While the Big Jarab was preparing the tasks for admission in the quest for the Sacred Ino, Talb found a shorter way. He is sure that the building in which the Sacred Ino is kept has a back door, and he also knows that he only has to pass through N distinct cities to get there from his initial position.
We can model Talb's world as an infinite grid, where each square represents a city and he can get from any city to the cities situated to the East, West, North or South of his current location. After he starts his journey, Talb will only pass through a neighbouring city if he hasn't passed through it before.

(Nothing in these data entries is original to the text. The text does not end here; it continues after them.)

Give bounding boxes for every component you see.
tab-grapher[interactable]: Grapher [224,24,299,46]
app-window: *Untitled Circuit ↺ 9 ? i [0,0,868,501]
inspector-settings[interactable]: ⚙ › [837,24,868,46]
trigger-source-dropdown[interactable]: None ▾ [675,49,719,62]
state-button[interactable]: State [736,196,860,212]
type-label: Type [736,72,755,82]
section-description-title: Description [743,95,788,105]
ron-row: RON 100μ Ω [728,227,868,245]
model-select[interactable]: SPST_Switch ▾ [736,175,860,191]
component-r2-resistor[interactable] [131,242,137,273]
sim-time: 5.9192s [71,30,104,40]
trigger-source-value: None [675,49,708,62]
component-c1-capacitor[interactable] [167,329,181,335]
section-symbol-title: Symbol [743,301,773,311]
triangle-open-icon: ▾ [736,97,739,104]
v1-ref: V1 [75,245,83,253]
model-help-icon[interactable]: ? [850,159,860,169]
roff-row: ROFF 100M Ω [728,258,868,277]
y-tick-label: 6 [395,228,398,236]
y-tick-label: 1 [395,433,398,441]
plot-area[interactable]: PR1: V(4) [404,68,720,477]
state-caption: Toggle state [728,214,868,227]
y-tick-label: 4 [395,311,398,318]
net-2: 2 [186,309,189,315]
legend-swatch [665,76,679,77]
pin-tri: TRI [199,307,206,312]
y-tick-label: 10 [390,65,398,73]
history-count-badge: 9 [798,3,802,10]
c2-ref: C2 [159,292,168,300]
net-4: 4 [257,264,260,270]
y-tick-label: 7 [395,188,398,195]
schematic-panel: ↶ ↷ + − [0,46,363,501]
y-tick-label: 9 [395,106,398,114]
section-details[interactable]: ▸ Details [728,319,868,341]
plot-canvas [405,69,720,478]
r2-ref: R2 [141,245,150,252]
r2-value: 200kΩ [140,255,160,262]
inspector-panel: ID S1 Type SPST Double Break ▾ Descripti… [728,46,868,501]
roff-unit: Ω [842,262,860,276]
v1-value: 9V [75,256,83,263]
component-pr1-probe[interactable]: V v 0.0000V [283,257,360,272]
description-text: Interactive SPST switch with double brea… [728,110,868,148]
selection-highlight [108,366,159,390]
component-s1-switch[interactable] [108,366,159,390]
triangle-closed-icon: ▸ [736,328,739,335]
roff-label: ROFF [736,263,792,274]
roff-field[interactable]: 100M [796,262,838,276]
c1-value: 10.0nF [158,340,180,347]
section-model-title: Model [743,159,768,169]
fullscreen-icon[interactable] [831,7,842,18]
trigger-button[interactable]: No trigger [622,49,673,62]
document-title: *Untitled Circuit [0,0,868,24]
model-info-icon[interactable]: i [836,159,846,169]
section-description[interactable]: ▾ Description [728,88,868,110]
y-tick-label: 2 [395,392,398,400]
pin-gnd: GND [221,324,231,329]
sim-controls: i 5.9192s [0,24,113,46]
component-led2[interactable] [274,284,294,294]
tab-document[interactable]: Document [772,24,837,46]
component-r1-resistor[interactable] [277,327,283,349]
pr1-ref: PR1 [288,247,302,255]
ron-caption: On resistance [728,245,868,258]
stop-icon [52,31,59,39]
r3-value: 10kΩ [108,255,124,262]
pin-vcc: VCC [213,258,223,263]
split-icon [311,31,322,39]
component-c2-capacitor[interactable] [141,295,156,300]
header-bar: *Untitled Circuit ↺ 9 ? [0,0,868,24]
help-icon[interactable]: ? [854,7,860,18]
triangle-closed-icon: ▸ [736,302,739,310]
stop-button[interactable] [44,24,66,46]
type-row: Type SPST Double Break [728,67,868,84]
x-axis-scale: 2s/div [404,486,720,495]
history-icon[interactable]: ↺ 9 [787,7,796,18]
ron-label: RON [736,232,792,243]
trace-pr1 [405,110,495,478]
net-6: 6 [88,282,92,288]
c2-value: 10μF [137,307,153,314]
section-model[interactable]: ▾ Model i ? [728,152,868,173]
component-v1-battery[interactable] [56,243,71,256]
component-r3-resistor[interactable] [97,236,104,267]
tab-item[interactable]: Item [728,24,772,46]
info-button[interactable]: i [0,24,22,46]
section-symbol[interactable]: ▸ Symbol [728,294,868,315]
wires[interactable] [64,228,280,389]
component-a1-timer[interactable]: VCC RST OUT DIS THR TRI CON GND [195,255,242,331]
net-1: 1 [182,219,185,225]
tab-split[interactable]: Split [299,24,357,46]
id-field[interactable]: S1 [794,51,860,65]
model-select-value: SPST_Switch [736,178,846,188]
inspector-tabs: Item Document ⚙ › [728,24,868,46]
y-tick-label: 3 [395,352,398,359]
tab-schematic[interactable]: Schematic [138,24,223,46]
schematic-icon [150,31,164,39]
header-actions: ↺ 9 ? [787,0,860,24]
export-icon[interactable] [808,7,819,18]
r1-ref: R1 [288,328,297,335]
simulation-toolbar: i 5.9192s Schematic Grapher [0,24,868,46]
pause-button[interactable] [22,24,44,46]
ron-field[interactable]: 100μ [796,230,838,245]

Now, Talb is wondering how many different ways there are to make such journeys. If we can perform a translation operation over a path (to either of the four possible directions) and get another possible path for the journey, then the paths will only be counted once. In other words, the paths: North, North, North and South, South, South are the same, as we can overlap the two paths performing a translation (either the first path to the south, either the second one to the north).
Input
N, the number of cities.
Output
The number of distinct possible paths.
Constraints
- 1 ≤ N ≤ 13
Sample
Input | Output | Explanation |
---|---|---|
2 | 2 | The only two possible paths from the initial position are: North and East. Other paths are translations of these. |
3 | 6 | The six paths are in shape of: a vertical bar, an horizontal line, and the four possible rotations of a L-shape, all made of three cubes. |
Solution by Gabriel-Robert Inelus
In order to solve the problem we must imagine that we are in the middle of an infinite grid at coordinates (0, 0). Hence, at any step we can move from the current position (i, j) to:
- (i+1, j)
- (i-1, j)
- (i, j+1)
- (i, j-1)
Thus, we will use a backtracking algorithm which generates all these solutions; however, there will be repetitions which must be taken care of.
The actual problem is to find a method to determine whether or not two paths have the same "shape" given that we are allowed to apply some translation operations to them.
The key idea is that we can find an extreme point on the border of the shapes. A good choice can be to find the element (x, y) of a path, which has the smallest x coordinate and, in case of equality, the smallest y coordinate. Then, we normalize the shape by translating it (originally centered at (x, y)) to (0, 0) by subtracting (x, y) (by components) from all the elements of the current path. After this, we will be left with a normalized path which can be stored in a hash map (for instance, we can use STL map to store some vectors, or unordered_map to store some strings).
The result is the size of the hash map.